**PROVIDED DATA**
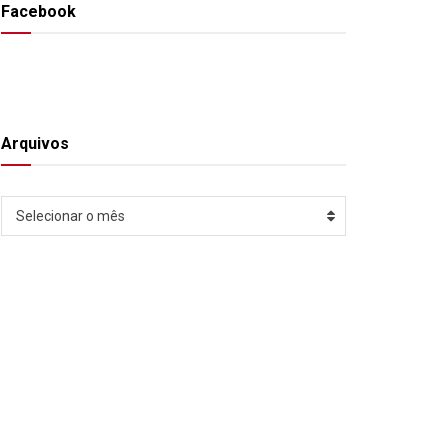
Facebook
Arquivos
Arquivos
Selecionar o mês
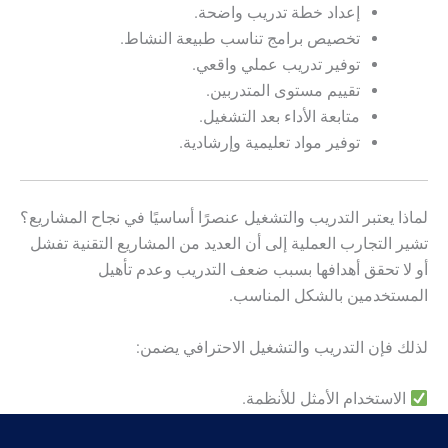
إعداد خطة تدريب واضحة.
تخصيص برامج تناسب طبيعة النشاط.
توفير تدريب عملي واقعي.
تقييم مستوى المتدربين.
متابعة الأداء بعد التشغيل.
توفير مواد تعليمية وإرشادية.
لماذا يعتبر التدريب والتشغيل عنصرًا أساسيًا في نجاح المشاريع؟
تشير التجارب العملية إلى أن العديد من المشاريع التقنية تفشل
أو لا تحقق أهدافها بسبب ضعف التدريب وعدم تأهيل
المستخدمين بالشكل المناسب.
لذلك فإن التدريب والتشغيل الاحترافي يضمن:
الاستخدام الأمثل للأنظمة.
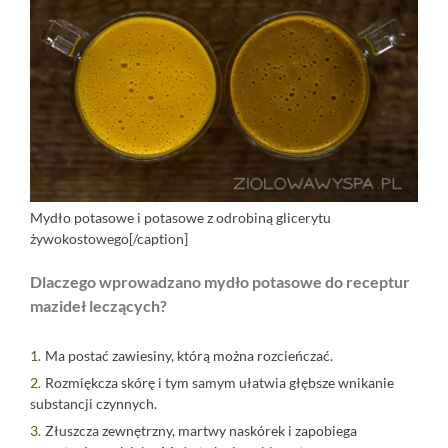
Mydło potasowe i potasowe z odrobiną glicerytu
żywokostowego[/caption]
Dlaczego wprowadzano mydło potasowe do receptur
mazideł leczących?
Ma postać zawiesiny, którą można rozcieńczać.
Rozmiękcza skórę i tym samym ułatwia głębsze wnikanie
substancji czynnych.
Złuszcza zewnętrzny, martwy naskórek i zapobiega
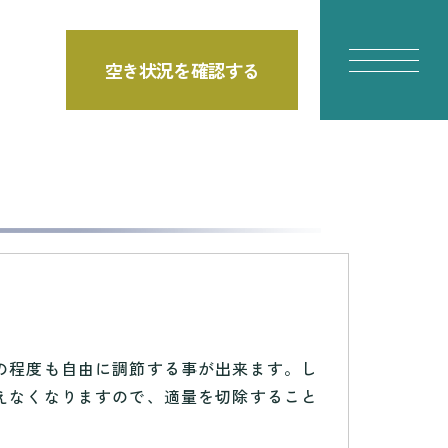
空き状況を確認する
の程度も自由に調節する事が出来ます。し
えなくなりますので、適量を切除すること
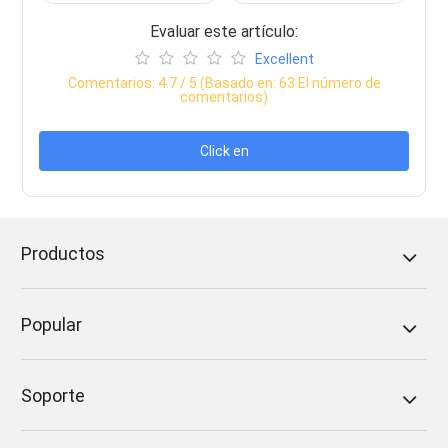
Evaluar este artículo:
Excellent
Comentarios:
4.7
/ 5 (Basado en:
63
El número de
comentarios)
Click en
Productos
Popular
Soporte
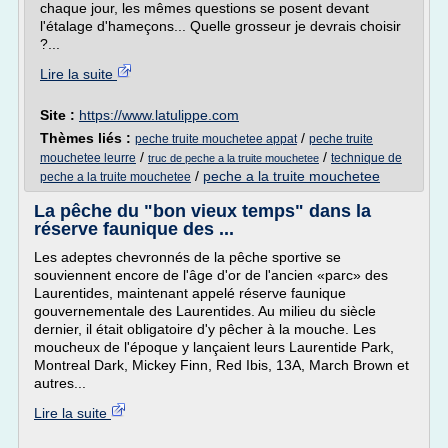
chaque jour, les mêmes questions se posent devant
l'étalage d'hameçons... Quelle grosseur je devrais choisir
?...
Lire la suite
Site :
https://www.latulippe.com
Thèmes liés :
/
peche truite mouchetee appat
peche truite
/
/
mouchetee leurre
technique de
truc de peche a la truite mouchetee
/
peche a la truite mouchetee
peche a la truite mouchetee
La pêche du "bon vieux temps" dans la
réserve faunique des ...
Les adeptes chevronnés de la pêche sportive se
souviennent encore de l'âge d'or de l'ancien «parc» des
Laurentides, maintenant appelé réserve faunique
gouvernementale des Laurentides. Au milieu du siècle
dernier, il était obligatoire d'y pêcher à la mouche. Les
moucheux de l'époque y lançaient leurs Laurentide Park,
Montreal Dark, Mickey Finn, Red Ibis, 13A, March Brown et
autres...
Lire la suite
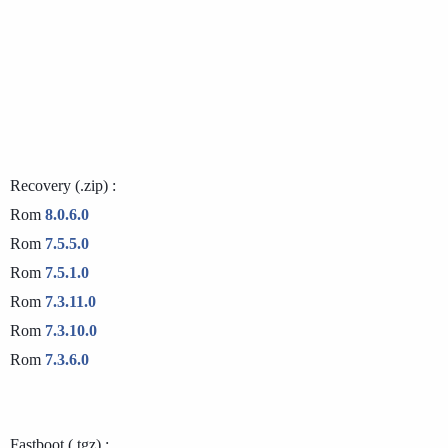
Recovery (.zip) :

Rom 
8.0.6.0
Rom 
7.5.5.0
Rom 
7.5.1.0
Rom 
7.3.11.0
Rom 
7.3.10.0
Rom 
7.3.6.0
Fastboot (.tgz) :
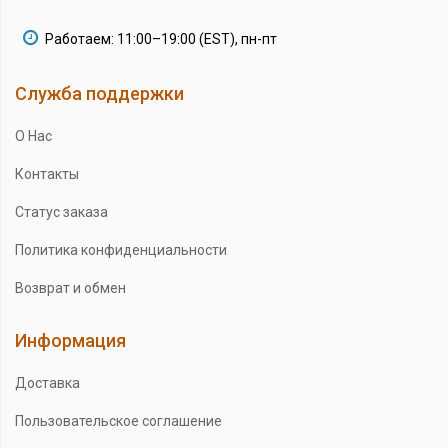
Работаем: 11:00–19:00 (EST), пн-пт
Служба поддержки
О Нас
Контакты
Статус заказа
Политика конфиденциальности
Возврат и обмен
Информация
Доставка
Пользовательское соглашение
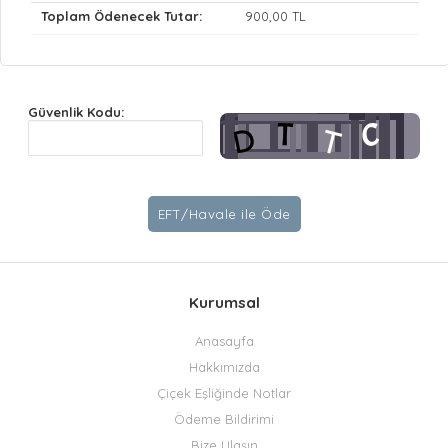
Toplam Ödenecek Tutar:
900
,00 TL
Güvenlik Kodu:
Kurumsal
Anasayfa
Hakkımızda
Çiçek Eşliğinde Notlar
Ödeme Bildirimi
Bize Ulaşın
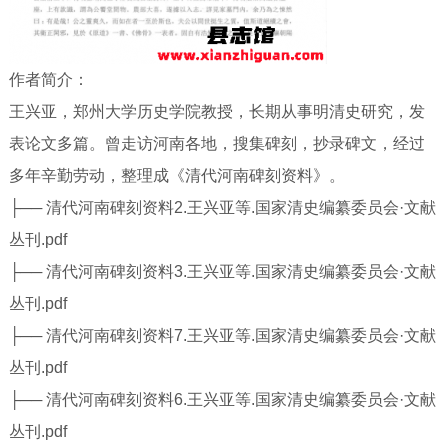
作者简介：
王兴亚，郑州大学历史学院教授，长期从事明清史研究，发
表论文多篇。曾走访河南各地，搜集碑刻，抄录碑文，经过
多年辛勤劳动，整理成《清代河南碑刻资料》。
├── 清代河南碑刻资料2.王兴亚等.国家清史编纂委员会·文献
丛刊.pdf
├── 清代河南碑刻资料3.王兴亚等.国家清史编纂委员会·文献
丛刊.pdf
├── 清代河南碑刻资料7.王兴亚等.国家清史编纂委员会·文献
丛刊.pdf
├── 清代河南碑刻资料6.王兴亚等.国家清史编纂委员会·文献
丛刊.pdf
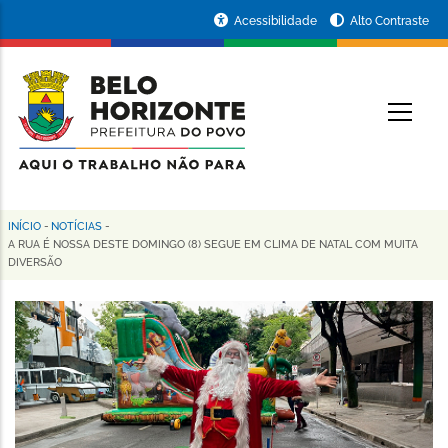
Pular
Portal
Acessibilidade
Alto Contraste
para
da
o
conteúdo
Prefeitura
O
principal
de
Belo
Horizonte
INÍCIO
-
NOTÍCIAS
-
Trilha
A RUA É NOSSA DESTE DOMINGO (8) SEGUE EM CLIMA DE NATAL COM MUITA
DIVERSÃO
de
navegação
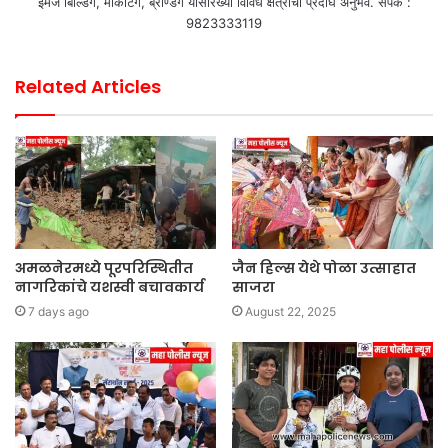
इमेज बिल्डिंग, मार्केटिंग, ब्रॅण्डिंग यासारख्या विविध क्षेत्राचा प्रदीर्घ अनुभव. संपर्क :
9823333119
Related Articles
अमळनेरमध्ये पूरपरिस्थितीत
जैन हिल्स येथे पोळा उत्साहात
नागरिकांचे यशस्वी बचावकार्य
साजरा
7 days ago
August 22, 2025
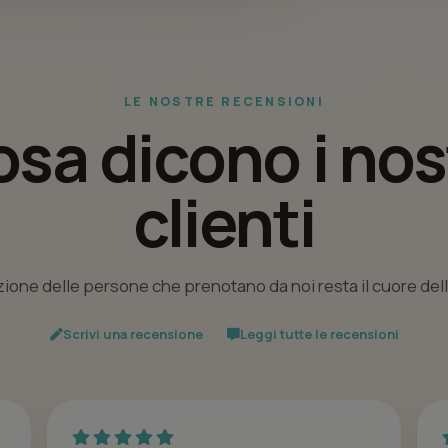
LE NOSTRE RECENSIONI
sa dicono i nos
clienti
ione delle persone che prenotano da noi resta il cuore del
Scrivi una recensione
Leggi tutte le recensioni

**AIM OF THE EXERCISE**
If a record holds a picture, leave the picture out, but copy everything else exactly.

**ANSWER BOX**
Facebook
Arquivos
Arquivos
Selecionar o mês
إعداد خطة تدريب واضحة.
تخصيص برامج تناسب طبيعة النشاط.
توفير تدريب عملي واقعي.
تقييم مستوى المتدربين.
متابعة الأداء بعد التشغيل.
توفير مواد تعليمية وإرشادية.
لماذا يعتبر التدريب والتشغيل عنصرًا أساسيًا في نجاح المشاريع؟
تشير التجارب العملية إلى أن العديد من المشاريع التقنية تفشل
أو لا تحقق أهدافها بسبب ضعف التدريب وعدم تأهيل
المستخدمين بالشكل المناسب.
لذلك فإن التدريب والتشغيل الاحترافي يضمن:
الاستخدام الأمثل للأنظمة.
Mydło potasowe i potasowe z odrobiną glicerytu
żywokostowego[/caption]
Dlaczego wprowadzano mydło potasowe do receptur
mazideł leczących?
Ma postać zawiesiny, którą można rozcieńczać.
Rozmiękcza skórę i tym samym ułatwia głębsze wnikanie
substancji czynnych.
Złuszcza zewnętrzny, martwy naskórek i zapobiega
空き状況を確認する
の程度も自由に調節する事が出来ます。し
えなくなりますので、適量を切除すること
Evaluar este artículo:
Excellent
Comentarios:
4.7
/ 5 (Basado en:
63
El número de
comentarios)
Click en
Productos
Popular
Soporte
chaque jour, les mêmes questions se posent devant
l'étalage d'hameçons... Quelle grosseur je devrais choisir
?...
Lire la suite
Site :
https://www.latulippe.com
Thèmes liés :
/
peche truite mouchetee appat
peche truite
/
/
mouchetee leurre
technique de
truc de peche a la truite mouchetee
/
peche a la truite mouchetee
peche a la truite mouchetee
La pêche du "bon vieux temps" dans la
réserve faunique des ...
Les adeptes chevronnés de la pêche sportive se
souviennent encore de l'âge d'or de l'ancien «parc» des
Laurentides, maintenant appelé réserve faunique
gouvernementale des Laurentides. Au milieu du siècle
dernier, il était obligatoire d'y pêcher à la mouche. Les
moucheux de l'époque y lançaient leurs Laurentide Park,
Montreal Dark, Mickey Finn, Red Ibis, 13A, March Brown et
autres...
Lire la suite
Recovery (.zip) :

Rom 
8.0.6.0
Rom 
7.5.5.0
Rom 
7.5.1.0
Rom 
7.3.11.0
Rom 
7.3.10.0
Rom 
7.3.6.0
Fastboot (.tgz) :
Работаем: 11:00–19:00 (EST), пн-пт
Служба поддержки
О Нас
Контакты
Статус заказа
Политика конфиденциальности
Возврат и обмен
Информация
Доставка
Пользовательское соглашение
Toplam Ödenecek Tutar:
900
,00 TL
Güvenlik Kodu:
Kurumsal
Anasayfa
Hakkımızda
Çiçek Eşliğinde Notlar
Ödeme Bildirimi
Bize Ulaşın
作者简介：
王兴亚，郑州大学历史学院教授，长期从事明清史研究，发
表论文多篇。曾走访河南各地，搜集碑刻，抄录碑文，经过
多年辛勤劳动，整理成《清代河南碑刻资料》。
├── 清代河南碑刻资料2.王兴亚等.国家清史编纂委员会·文献
丛刊.pdf
├── 清代河南碑刻资料3.王兴亚等.国家清史编纂委员会·文献
丛刊.pdf
├── 清代河南碑刻资料7.王兴亚等.国家清史编纂委员会·文献
丛刊.pdf
├── 清代河南碑刻资料6.王兴亚等.国家清史编纂委员会·文献
丛刊.pdf
Pular
Portal
Acessibilidade
Alto Contraste
para
da
o
conteúdo
Prefeitura
O
principal
de
Belo
Horizonte
INÍCIO
-
NOTÍCIAS
-
Trilha
A RUA É NOSSA DESTE DOMINGO (8) SEGUE EM CLIMA DE NATAL COM MUITA
DIVERSÃO
de
navegação
इमेज बिल्डिंग, मार्केटिंग, ब्रॅण्डिंग यासारख्या विविध क्षेत्राचा प्रदीर्घ अनुभव. संपर्क :
9823333119
Related Articles
अमळनेरमध्ये पूरपरिस्थितीत
जैन हिल्स येथे पोळा उत्साहात
नागरिकांचे यशस्वी बचावकार्य
साजरा
7 days ago
August 22, 2025
LE NOSTRE RECENSIONI
sa dicono i nos
clienti
ione delle persone che prenotano da noi resta il cuore del
Scrivi una recensione
Leggi tutte le recensioni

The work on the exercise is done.